By The Hindu Bureau
Copyright thehindu
The Wayanad Prakruti Samraksana Samithi has urged senior Forest officials, including the Principal Chief Conservator of Forests (Vigilance), to conduct an inquiry and initiate legal proceedings regarding the alleged encroachment and unauthorised survey activities inside the Malabar Wildlife Sanctuary in Kozhikode district.
Samithi president N. Badusha has also petitioned the Secretary, Ministry of Environment, Forest and Climate Change (MoEF&CC), against a survey by the Public Works department (PWD), Roads Division, for an alternative road from Padinjarethara to Poozhithodu, traversing the notified Malabar Wildlife Sanctuary.
He said that the Chief Wildlife Warden had given permission to the PWD to carry out only a drone-based survey, expressly excluding a ground-level GPS survey, machinery movement, or physical entry into the sanctuary.

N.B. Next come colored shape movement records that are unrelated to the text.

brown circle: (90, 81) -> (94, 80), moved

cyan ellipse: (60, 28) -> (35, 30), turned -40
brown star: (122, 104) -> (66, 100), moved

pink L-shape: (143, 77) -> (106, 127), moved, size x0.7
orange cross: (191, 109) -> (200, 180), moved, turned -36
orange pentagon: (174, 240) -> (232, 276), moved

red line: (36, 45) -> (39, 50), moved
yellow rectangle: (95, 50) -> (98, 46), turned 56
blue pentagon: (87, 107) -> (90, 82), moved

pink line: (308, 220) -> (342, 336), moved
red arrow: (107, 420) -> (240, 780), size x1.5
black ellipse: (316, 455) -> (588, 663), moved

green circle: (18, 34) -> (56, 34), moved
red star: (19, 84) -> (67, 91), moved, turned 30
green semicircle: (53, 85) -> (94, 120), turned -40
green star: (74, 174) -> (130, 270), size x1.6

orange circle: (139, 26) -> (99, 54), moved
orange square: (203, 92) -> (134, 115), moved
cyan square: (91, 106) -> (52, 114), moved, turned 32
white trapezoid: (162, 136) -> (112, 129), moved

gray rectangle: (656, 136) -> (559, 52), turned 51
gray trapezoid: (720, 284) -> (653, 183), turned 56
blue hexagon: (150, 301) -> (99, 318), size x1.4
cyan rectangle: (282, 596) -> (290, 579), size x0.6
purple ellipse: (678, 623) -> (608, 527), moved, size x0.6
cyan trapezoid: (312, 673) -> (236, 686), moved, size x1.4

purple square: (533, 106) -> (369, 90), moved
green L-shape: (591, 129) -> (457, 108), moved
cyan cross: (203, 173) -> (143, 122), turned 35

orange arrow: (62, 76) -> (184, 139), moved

However, on Thursday (September 11, 2025), certain PWD officials, in collusion with some individuals, unlawfully entered the sanctuary under the cover of the said permission and encroached upon a protected area. Such conduct constitutes a blatant violation of Sections 27 and 29 of the Wildlife (Protection) Act, 1972, Mr. Badusha said.
He added that the proposal for the road had earlier been examined and rejected after due statutory scrutiny. Any attempt to revive it without the sanction of the National Board for Wildlife (NBWL) and MoEF&CC is an arbitrary and unlawful act and a colourable exercise of authority.
If allowed to proceed, the proposed road project would irreversibly fragment the last contiguous forest habitat between Wayanad and Kozhikode and undermine the ecological integrity of the Malabar Wildlife Sanctuary. Besides, it would intensify human-wildlife conflict in the region, Mr. Badusha said.
He added that the State government had already committed substantial public funds to the alternative tunnel-road project to Wayanad, rendering this parallel proposal destructive as well as redundant.